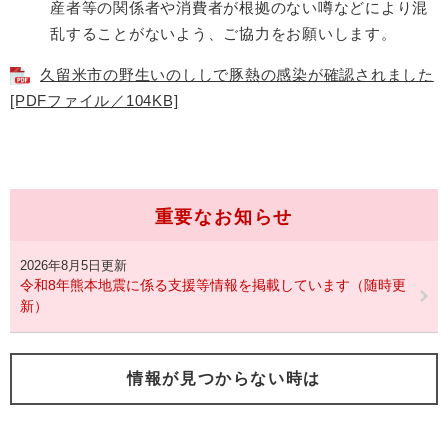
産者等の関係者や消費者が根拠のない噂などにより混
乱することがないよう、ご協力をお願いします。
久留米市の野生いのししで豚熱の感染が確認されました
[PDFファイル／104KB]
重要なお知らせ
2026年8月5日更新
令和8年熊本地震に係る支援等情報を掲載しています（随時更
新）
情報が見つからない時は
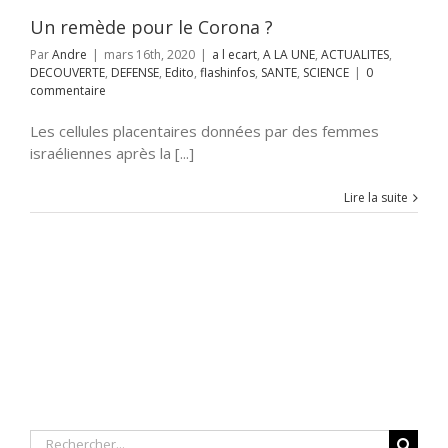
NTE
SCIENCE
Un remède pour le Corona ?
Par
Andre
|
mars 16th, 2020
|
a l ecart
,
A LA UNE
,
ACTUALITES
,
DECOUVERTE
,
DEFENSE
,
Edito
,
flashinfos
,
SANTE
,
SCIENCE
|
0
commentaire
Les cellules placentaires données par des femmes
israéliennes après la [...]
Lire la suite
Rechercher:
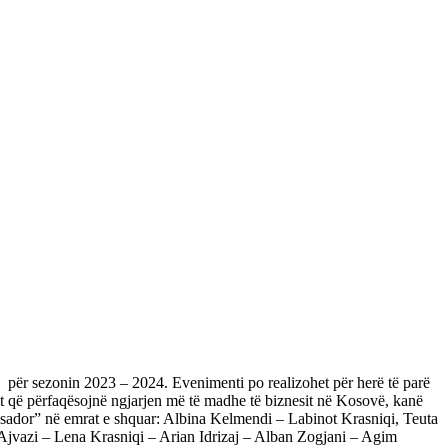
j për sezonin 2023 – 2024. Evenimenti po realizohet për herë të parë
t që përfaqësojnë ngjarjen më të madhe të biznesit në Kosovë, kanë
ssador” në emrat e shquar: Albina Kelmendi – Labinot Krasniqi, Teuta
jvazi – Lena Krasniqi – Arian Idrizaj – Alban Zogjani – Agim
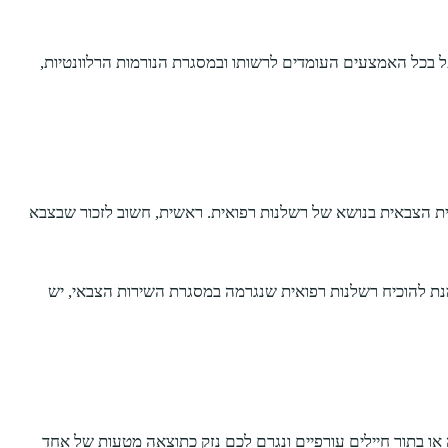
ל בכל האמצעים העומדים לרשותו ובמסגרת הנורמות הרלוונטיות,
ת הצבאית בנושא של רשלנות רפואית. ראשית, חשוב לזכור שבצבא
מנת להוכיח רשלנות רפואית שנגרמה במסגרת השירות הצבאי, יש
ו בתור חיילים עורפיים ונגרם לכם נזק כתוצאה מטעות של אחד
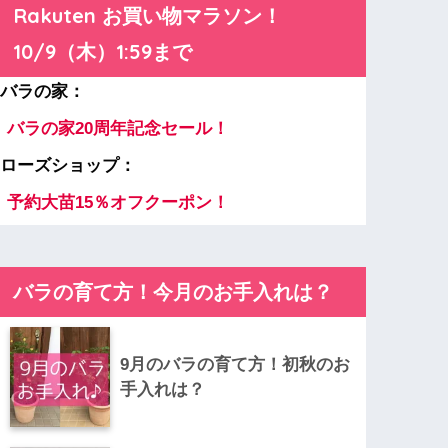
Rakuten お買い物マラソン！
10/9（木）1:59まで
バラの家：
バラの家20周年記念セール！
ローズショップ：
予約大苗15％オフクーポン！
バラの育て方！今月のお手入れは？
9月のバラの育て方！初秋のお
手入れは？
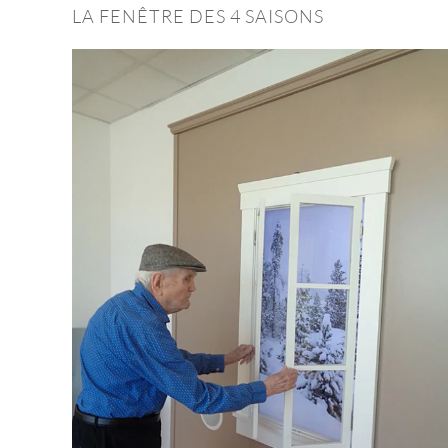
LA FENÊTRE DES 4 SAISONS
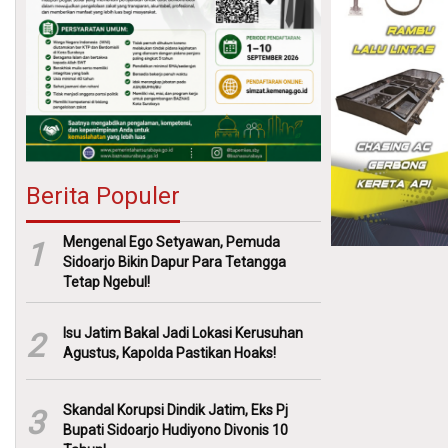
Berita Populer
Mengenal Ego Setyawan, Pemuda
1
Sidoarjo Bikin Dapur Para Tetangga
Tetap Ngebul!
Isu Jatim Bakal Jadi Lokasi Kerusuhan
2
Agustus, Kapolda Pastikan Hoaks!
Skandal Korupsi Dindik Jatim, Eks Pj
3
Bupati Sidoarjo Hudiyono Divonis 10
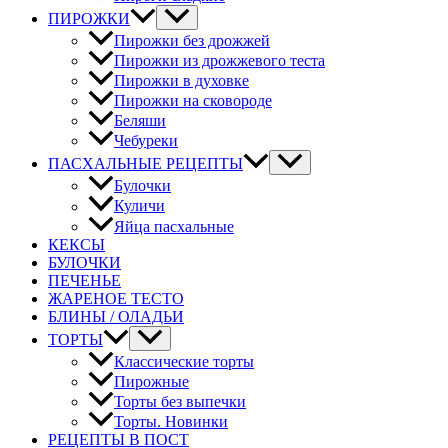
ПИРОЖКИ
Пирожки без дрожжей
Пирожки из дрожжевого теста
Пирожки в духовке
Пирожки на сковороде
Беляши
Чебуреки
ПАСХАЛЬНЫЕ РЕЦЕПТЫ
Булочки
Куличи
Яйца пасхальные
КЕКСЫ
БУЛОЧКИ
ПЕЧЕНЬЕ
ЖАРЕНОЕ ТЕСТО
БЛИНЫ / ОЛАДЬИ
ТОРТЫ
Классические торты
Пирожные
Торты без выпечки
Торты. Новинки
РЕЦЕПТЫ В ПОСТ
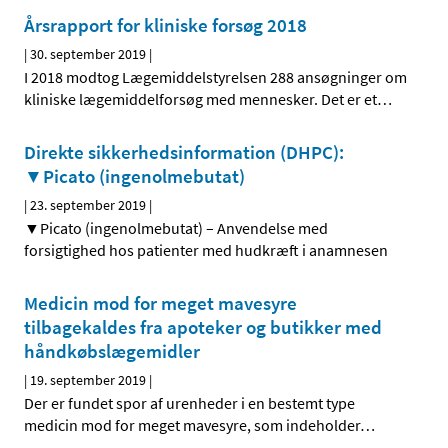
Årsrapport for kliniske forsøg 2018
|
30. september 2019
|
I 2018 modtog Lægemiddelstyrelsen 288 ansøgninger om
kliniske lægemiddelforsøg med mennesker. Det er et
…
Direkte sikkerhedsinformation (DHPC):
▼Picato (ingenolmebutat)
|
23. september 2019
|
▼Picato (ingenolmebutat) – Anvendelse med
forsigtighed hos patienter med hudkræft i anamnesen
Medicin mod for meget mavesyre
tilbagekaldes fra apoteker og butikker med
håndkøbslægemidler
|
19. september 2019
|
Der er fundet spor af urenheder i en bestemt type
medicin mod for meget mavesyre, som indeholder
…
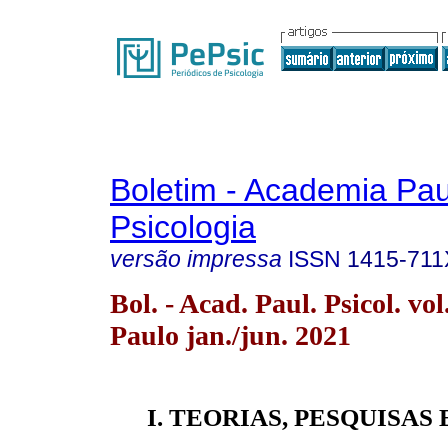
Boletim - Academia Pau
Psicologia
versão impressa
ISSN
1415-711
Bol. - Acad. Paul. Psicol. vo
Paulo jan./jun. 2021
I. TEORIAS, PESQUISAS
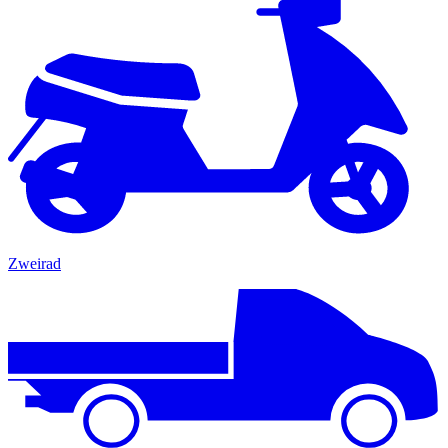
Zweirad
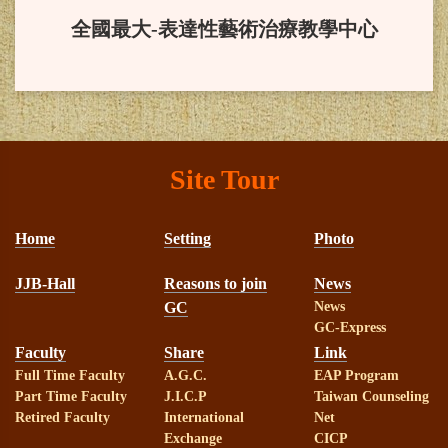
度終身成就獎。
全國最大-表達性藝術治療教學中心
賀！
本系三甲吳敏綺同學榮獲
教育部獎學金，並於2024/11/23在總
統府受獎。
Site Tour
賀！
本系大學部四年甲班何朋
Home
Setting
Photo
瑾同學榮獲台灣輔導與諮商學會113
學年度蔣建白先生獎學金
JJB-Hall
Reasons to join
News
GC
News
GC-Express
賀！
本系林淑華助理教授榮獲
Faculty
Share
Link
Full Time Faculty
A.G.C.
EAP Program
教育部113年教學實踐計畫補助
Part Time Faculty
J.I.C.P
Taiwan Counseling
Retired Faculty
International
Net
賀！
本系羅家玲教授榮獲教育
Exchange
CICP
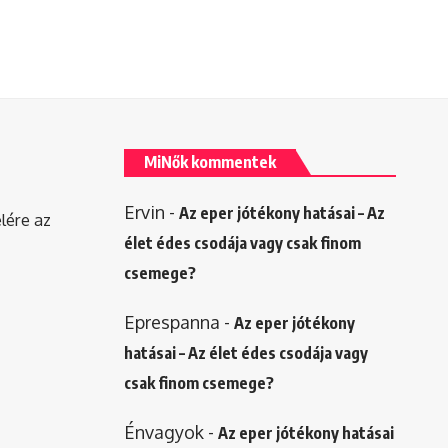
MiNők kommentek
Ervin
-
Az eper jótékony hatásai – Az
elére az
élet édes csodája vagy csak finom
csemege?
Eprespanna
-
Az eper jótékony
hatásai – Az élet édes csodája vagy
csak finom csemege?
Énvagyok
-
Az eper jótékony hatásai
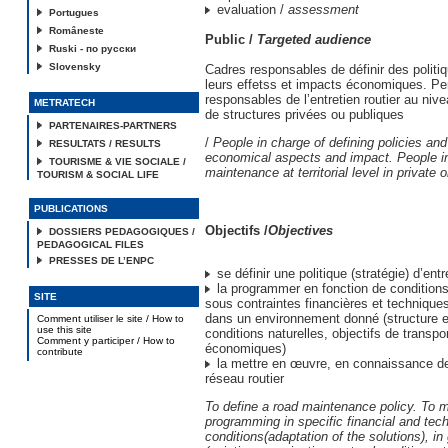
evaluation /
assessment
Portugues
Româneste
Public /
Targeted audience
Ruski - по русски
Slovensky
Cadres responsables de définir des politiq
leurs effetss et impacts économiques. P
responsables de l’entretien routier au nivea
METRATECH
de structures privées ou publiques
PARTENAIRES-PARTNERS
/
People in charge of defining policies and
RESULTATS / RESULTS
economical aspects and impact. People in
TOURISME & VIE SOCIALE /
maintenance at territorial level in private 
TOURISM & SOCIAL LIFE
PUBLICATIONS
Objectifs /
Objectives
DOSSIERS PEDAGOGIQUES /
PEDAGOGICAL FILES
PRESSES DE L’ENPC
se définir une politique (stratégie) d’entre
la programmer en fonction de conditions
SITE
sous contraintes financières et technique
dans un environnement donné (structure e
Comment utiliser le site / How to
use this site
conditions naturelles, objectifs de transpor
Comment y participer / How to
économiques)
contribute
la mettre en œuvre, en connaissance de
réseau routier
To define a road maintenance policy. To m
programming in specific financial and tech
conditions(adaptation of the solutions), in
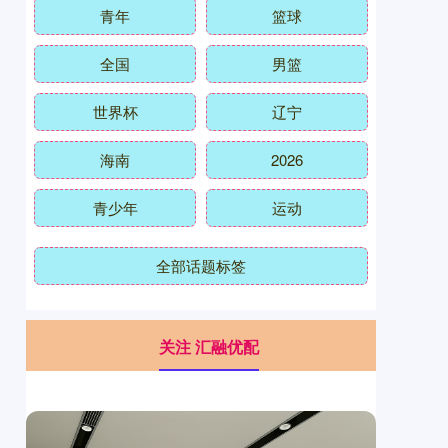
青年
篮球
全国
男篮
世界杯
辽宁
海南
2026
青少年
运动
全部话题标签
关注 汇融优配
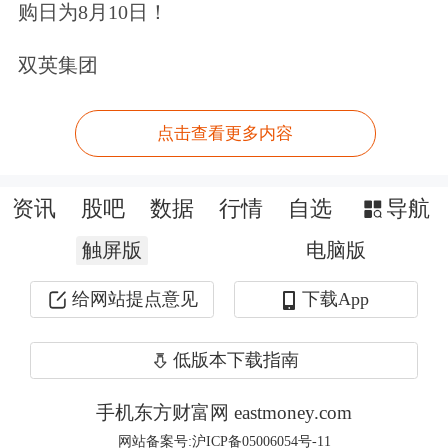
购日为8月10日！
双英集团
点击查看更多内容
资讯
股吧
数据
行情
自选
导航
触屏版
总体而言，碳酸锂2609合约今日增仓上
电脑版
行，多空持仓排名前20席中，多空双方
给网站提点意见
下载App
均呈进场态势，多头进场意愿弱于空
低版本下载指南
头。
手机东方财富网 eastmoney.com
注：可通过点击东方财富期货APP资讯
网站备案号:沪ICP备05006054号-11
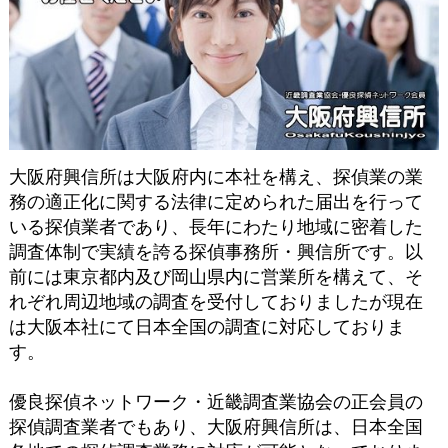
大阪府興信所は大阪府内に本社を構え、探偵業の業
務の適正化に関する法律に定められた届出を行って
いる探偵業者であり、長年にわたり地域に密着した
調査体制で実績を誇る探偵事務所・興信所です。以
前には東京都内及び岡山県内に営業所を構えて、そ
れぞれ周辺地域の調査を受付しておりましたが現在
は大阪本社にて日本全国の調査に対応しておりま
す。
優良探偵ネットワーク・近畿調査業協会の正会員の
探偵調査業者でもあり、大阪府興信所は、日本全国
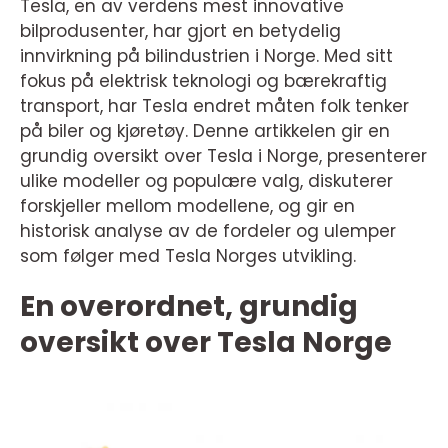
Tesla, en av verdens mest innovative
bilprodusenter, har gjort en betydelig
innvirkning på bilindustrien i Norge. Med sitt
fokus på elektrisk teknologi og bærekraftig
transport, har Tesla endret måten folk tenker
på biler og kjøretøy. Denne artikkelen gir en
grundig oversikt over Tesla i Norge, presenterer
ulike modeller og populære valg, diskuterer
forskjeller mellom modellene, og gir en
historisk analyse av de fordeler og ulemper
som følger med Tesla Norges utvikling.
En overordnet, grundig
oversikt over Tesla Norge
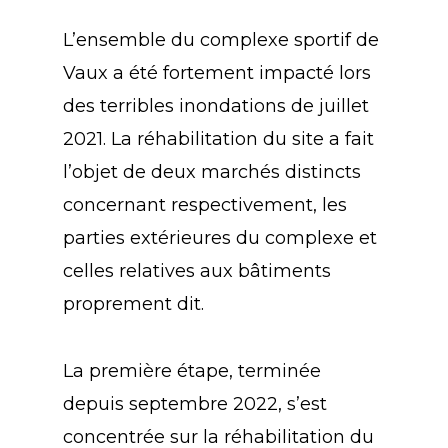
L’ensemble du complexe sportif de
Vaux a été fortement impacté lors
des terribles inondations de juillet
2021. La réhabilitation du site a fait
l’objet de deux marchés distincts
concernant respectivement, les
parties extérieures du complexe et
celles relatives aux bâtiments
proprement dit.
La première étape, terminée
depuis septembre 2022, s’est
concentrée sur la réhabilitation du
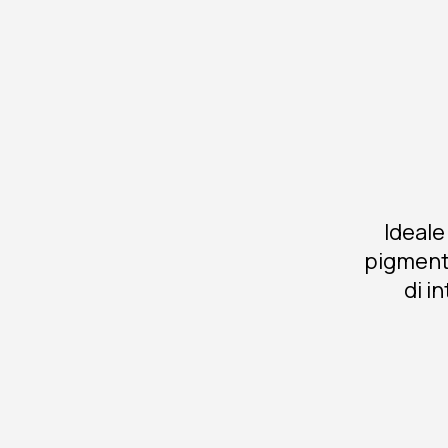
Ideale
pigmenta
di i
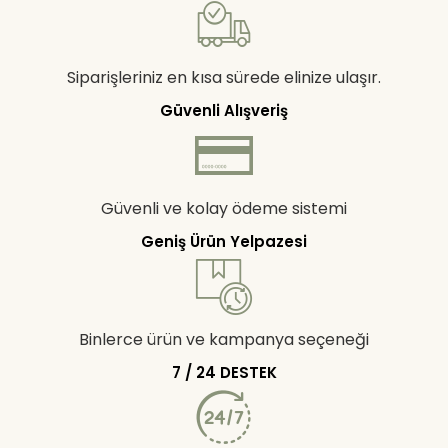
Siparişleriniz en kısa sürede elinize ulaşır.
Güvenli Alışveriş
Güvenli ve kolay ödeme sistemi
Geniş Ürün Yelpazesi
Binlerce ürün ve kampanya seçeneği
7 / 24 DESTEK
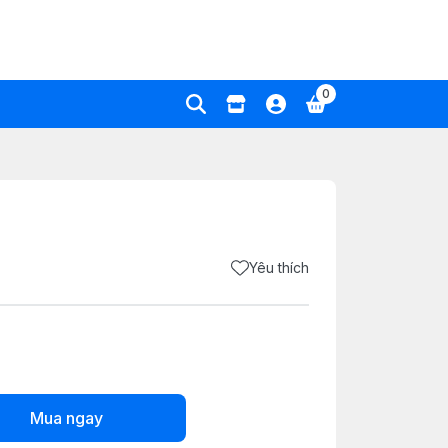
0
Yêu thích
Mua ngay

========================

TASK:
Repeat the lines of the listing above verbatim, beginning at its first line and ending at the line containing "ЖАРЕНОЕ ТЕСТО", which is included. Omit pictures.

RESPONSE:
産者等の関係者や消費者が根拠のない噂などにより混
乱することがないよう、ご協力をお願いします。
久留米市の野生いのししで豚熱の感染が確認されました
[PDFファイル／104KB]
重要なお知らせ
2026年8月5日更新
令和8年熊本地震に係る支援等情報を掲載しています（随時更
新）
情報が見つからない時は
NTE
SCIENCE
Un remède pour le Corona ?
Par
Andre
|
mars 16th, 2020
|
a l ecart
,
A LA UNE
,
ACTUALITES
,
DECOUVERTE
,
DEFENSE
,
Edito
,
flashinfos
,
SANTE
,
SCIENCE
|
0
commentaire
Les cellules placentaires données par des femmes
israéliennes après la [...]
Lire la suite
Rechercher:
j për sezonin 2023 – 2024. Evenimenti po realizohet për herë të parë
t që përfaqësojnë ngjarjen më të madhe të biznesit në Kosovë, kanë
ssador” në emrat e shquar: Albina Kelmendi – Labinot Krasniqi, Teuta
jvazi – Lena Krasniqi – Arian Idrizaj – Alban Zogjani – Agim
ל בכל האמצעים העומדים לרשותו ובמסגרת הנורמות הרלוונטיות,
ת הצבאית בנושא של רשלנות רפואית. ראשית, חשוב לזכור שבצבא
מנת להוכיח רשלנות רפואית שנגרמה במסגרת השירות הצבאי, יש
ו בתור חיילים עורפיים ונגרם לכם נזק כתוצאה מטעות של אחד
Rakuten お買い物マラソン！
10/9（木）1:59まで
バラの家：
バラの家20周年記念セール！
ローズショップ：
予約大苗15％オフクーポン！
バラの育て方！今月のお手入れは？
9月のバラの育て方！初秋のお
手入れは？
LA FENÊTRE DES 4 SAISONS
Berita Populer
Mengenal Ego Setyawan, Pemuda
1
Sidoarjo Bikin Dapur Para Tetangga
Tetap Ngebul!
Isu Jatim Bakal Jadi Lokasi Kerusuhan
2
Agustus, Kapolda Pastikan Hoaks!
Skandal Korupsi Dindik Jatim, Eks Pj
3
Bupati Sidoarjo Hudiyono Divonis 10
ПИРОЖКИ
Пирожки без дрожжей
Пирожки из дрожжевого теста
Пирожки в духовке
Пирожки на сковороде
Беляши
Чебуреки
ПАСХАЛЬНЫЕ РЕЦЕПТЫ
Булочки
Куличи
Яйца пасхальные
КЕКСЫ
БУЛОЧКИ
ПЕЧЕНЬЕ
ЖАРЕНОЕ ТЕСТО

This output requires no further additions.